The Outback’s traction is excellent. Parked on a steep, muddy incline, it’ll pull off without wasting more than the merest snatch of energy as wheelspin. It’d probably pull a double-axle caravan away from a boggy pitch just as casually. That’s the difference that proper diffs and hybrid off-road tyres make. The Leon’s 18in rims and sport tyres don’t generate nearly as much grip on the loose, and the four-wheel drive system doesn’t deliver power to the ground nearly as cleverly.
And on a forest track like the one on our test route, the Subaru’s advantage isn’t just about traction. The Outback’s softer-sprung, longer-travel chassis can take a reasonable-sized hit from a hidden rock and keeps all four wheels on the ground through troughs and over roots. It makes for a car with an appetite and an aptitude for light off-roading, that you can’t help but respond warmly to.

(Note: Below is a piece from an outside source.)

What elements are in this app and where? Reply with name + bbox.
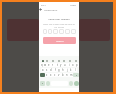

The Leon feels brittle and vulnerable should you make any attempt to follow the Subaru at the same pace: less stable and secure through the mud, more punishing over rougher surfaces. It's likely, I couldn’t help but imagine, to fall prone to anything from a puncture to a bashed sump at any time.
And the kicker in this section is in the technical specification.
While it’s actually rated to tow marginally less than the Leon on a braked trailer, the Outback will actually be the more useful tow car for an increasing proportion of UK drivers who haven’t taken a towing extension for their standard driving licence.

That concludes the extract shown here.